- _Your instructions_
Exactly as written, please set down all of the entries again, with no pictures.

Listed entries below:

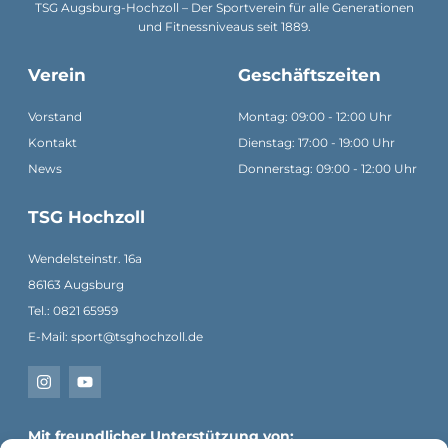
TSG Augsburg-Hochzoll – Der Sportverein für alle Generationen
und Fitnessniveaus seit 1889.
Verein
Geschäftszeiten
Vorstand
Montag: 09:00 - 12:00 Uhr
Kontakt
Dienstag: 17:00 - 19:00 Uhr
News
Donnerstag: 09:00 - 12:00 Uhr
TSG Hochzoll
Wendelsteinstr. 16a
86163 Augsburg
Tel.: 0821 65959
E-Mail: sport@tsghochzoll.de
Mit freundlicher Unterstützung von:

End of Listed entries.

- _Problem solution_
TSG Augsburg-Hochzoll – Der Sportverein für alle Generationen
und Fitnessniveaus seit 1889.
Verein
Geschäftszeiten
Vorstand
Montag: 09:00 - 12:00 Uhr
Kontakt
Dienstag: 17:00 - 19:00 Uhr
News
Donnerstag: 09:00 - 12:00 Uhr
TSG Hochzoll
Wendelsteinstr. 16a
86163 Augsburg
Tel.: 0821 65959
E-Mail: sport@tsghochzoll.de
Mit freundlicher Unterstützung von:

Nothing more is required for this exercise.